Malaysians will be looking forward to a more lasting impact than the crunch of glove on jaw when world heavyweight boxing champion Muhammad Ali meets s British Challenger, Joe Bugner, in Kuala Lumpur on Tuesday (1 July).
SV Flags PAN DOWN TO Mosque
CU Roof of mosque
SV Girls strolling in park
SV Street scene
GV & CU Posters advertising fight (4 shots)
SV INT. Bugner training as supporters and newsmen watch (4 shots)
GV ZOOM IN TO CU Bugner speaking:
SV Ali at party with Moslem leaders (2 shots)
SV Ali embracing former Malaysian Premier Tunku Abdul Rahman as newsmen look on (3 shots)
TRANSCRIPT: "No but ... let me see now .. we should stop ... I shall most probably loosen off on Monday. I shall still do a few rounds of loosening off on Monday, and go for a nice walk Tuesday morning. In other words, to revitalise the body with the adrenalin, because I mean, if you crawl out of bed and you go straight into a ring, all the adrenalin's still sleeping. So I've got to shake the damn things up because, you know they sleep as well, so I mean, I'm going for this long walk to revitalise the body."
This film is serviced with an interview with Joe Bugner.
REPORTER: JOE BUGNER
Script is copyright Reuters Limited. All rights reserved
Background: Malaysians will be looking forward to a more lasting impact than the crunch of glove on jaw when world heavyweight boxing champion Muhammad Ali meets s British Challenger, Joe Bugner, in Kuala Lumpur on Tuesday (1 July).
A boost in the country's international standing, its tourism and its sport is likely to follow ... if everything goes well.
The immediate impact of the fight is clear from the moment the visitor arrives in the capital. Stickers advertising the fight are everywhere.
Bugner goes into the fight against long odds.
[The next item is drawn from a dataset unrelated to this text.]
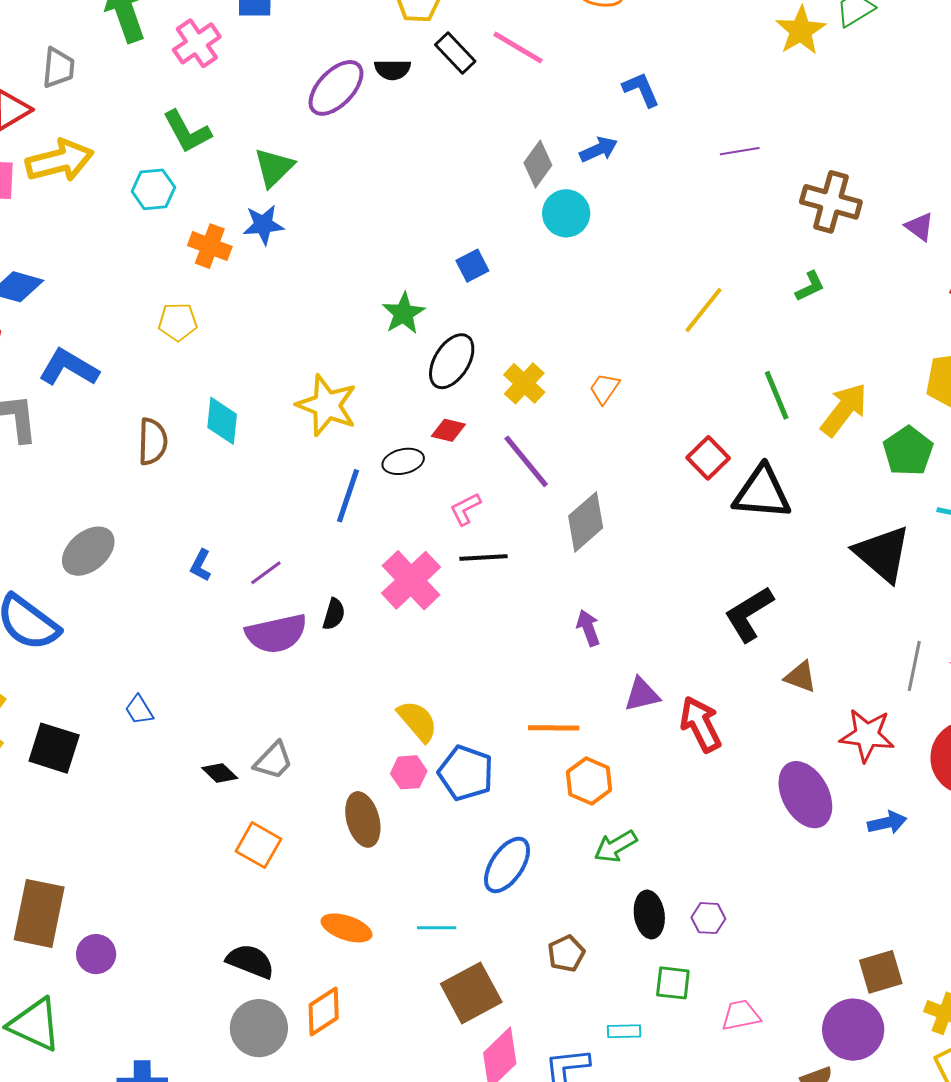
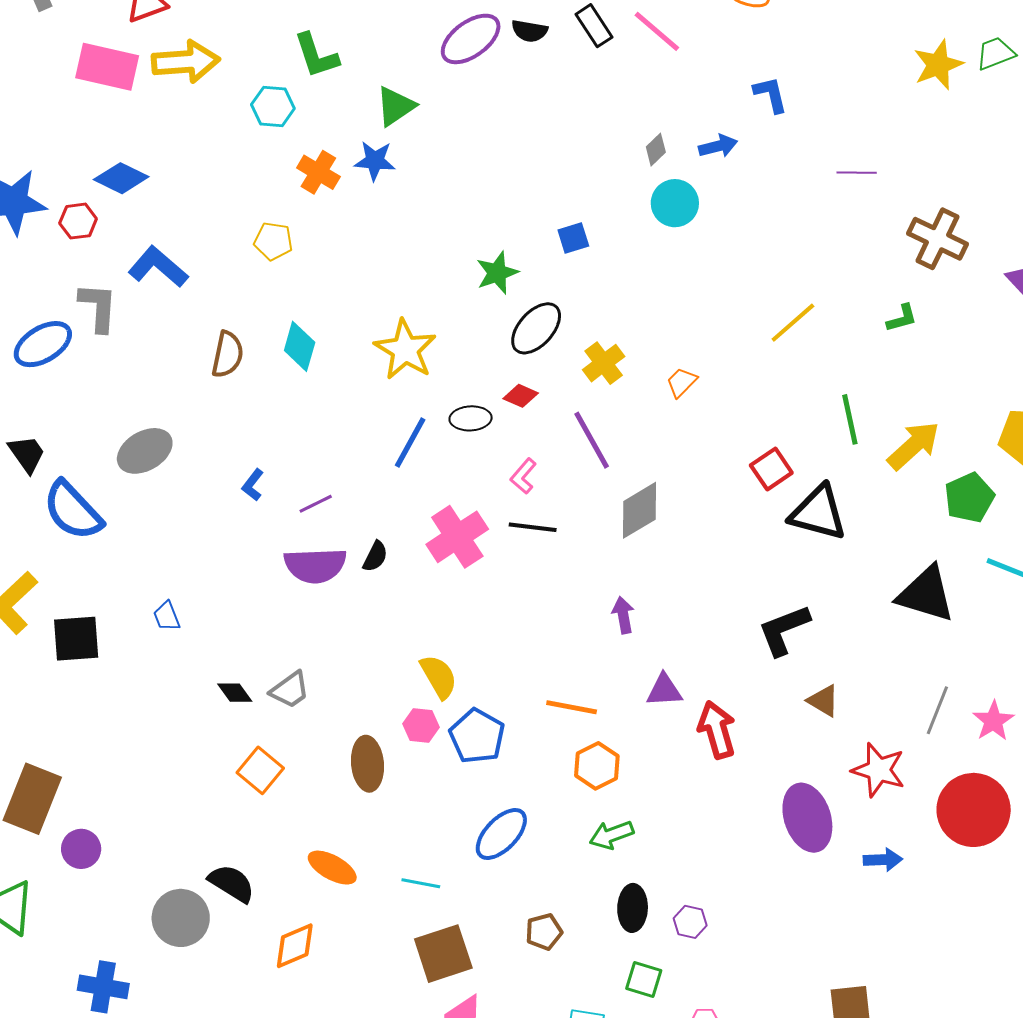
gray diamond: (538, 164) -> (656, 150), size x0.7
pink L-shape: (465, 509) -> (523, 476), turned -33
black triangle: (883, 554) -> (926, 594), turned -34
black square: (54, 748) -> (76, 639), turned -32
gray circle: (259, 1028) -> (181, 918), moved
Apart from the evidence that Ali is in prime shape and can punch and move a lot harder and faster, Bugner also faces the depressing fact of history that it is 78 years since anyone from the British Isles has been crowned heavy-weight champion.
But Bugner goes into the fight with a confidence he has not shown before. He has eased up on his training, and appears relaxed and at ease.
Ali has made much of the fact that he is a Moslem convert in an Islamic state, and at one point said Bugner would be fighting Allah.
Malaysian political and religious leaders have made much of the fact that Ali is a Moslem, and they have already held a big reception in his honour. Guests included the former Prime Minster, Tunku Abdul Rahman.
Ali claims this will be his last fight, although he adds that he will only make a formal announcement about retiring just before he enters the ring.